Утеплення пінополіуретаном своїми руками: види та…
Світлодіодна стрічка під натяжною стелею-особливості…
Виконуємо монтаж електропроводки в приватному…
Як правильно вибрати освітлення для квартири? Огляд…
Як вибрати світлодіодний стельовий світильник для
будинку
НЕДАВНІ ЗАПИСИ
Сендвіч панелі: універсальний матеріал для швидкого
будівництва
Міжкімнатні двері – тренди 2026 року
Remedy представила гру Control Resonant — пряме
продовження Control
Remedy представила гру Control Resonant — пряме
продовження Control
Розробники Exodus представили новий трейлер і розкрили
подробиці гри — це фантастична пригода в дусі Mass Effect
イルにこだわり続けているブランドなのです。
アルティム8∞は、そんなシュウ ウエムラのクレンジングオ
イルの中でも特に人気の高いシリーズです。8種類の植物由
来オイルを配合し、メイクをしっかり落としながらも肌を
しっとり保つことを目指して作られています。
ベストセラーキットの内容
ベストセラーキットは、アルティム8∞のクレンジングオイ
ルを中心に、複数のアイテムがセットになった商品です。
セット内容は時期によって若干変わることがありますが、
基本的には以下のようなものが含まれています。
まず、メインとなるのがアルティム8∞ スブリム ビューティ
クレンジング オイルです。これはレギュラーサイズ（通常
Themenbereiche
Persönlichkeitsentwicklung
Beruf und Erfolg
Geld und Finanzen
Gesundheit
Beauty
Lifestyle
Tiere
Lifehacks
════
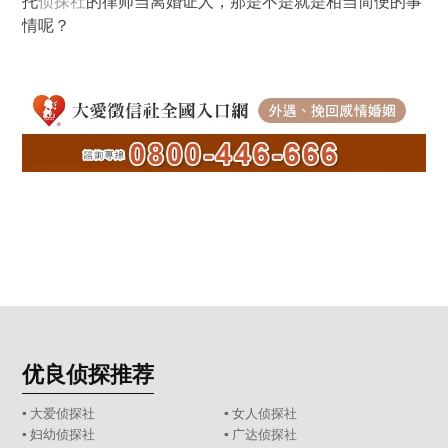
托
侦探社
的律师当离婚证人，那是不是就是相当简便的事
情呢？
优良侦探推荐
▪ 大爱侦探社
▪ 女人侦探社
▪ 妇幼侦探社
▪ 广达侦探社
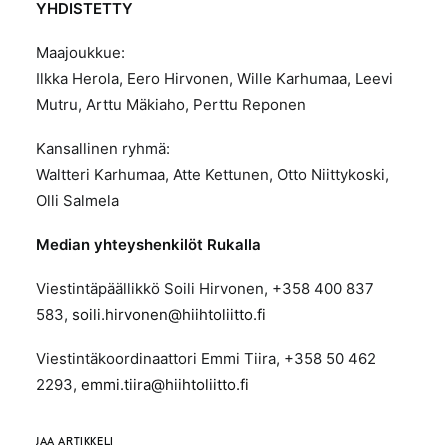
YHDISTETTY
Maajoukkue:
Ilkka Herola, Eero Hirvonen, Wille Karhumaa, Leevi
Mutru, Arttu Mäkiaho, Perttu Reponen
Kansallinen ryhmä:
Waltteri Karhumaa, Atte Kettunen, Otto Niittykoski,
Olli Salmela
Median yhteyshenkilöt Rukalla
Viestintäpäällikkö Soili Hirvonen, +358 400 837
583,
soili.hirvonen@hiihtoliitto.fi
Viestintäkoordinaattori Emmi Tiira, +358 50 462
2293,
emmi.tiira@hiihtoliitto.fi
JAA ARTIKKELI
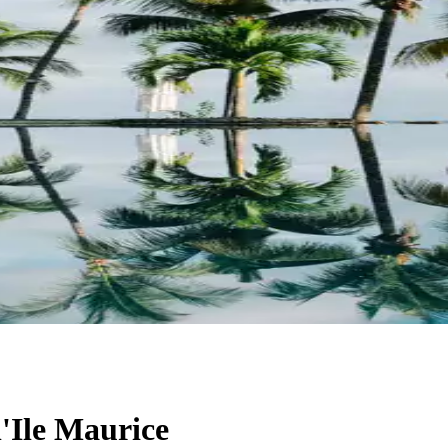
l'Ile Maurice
════
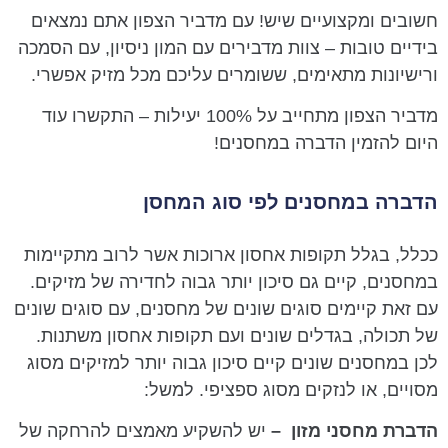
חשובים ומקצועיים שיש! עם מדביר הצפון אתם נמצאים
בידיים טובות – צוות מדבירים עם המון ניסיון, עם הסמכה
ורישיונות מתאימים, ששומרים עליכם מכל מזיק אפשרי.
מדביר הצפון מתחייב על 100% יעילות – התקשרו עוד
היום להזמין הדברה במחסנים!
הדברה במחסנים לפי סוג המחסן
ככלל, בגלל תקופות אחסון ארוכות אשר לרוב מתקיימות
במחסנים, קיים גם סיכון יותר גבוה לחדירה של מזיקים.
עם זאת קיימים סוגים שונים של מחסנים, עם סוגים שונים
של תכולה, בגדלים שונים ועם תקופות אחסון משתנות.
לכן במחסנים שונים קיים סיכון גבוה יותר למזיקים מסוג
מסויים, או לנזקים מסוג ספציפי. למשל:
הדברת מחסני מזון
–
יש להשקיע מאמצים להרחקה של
════
» **TASK TO COMPLETE**: Print, exactly and with no pictures, the lines of the listing above starting at the one that has "soili.hirvonen@hiihtoliitto.fi" and ending at the one that has "l'Ile Maurice", both included.

» **FINAL ANSWER**:
soili.hirvonen@hiihtoliitto.fi
Viestintäkoordinaattori Emmi Tiira, +358 50 462
2293,
emmi.tiira@hiihtoliitto.fi
JAA ARTIKKELI
l'Ile Maurice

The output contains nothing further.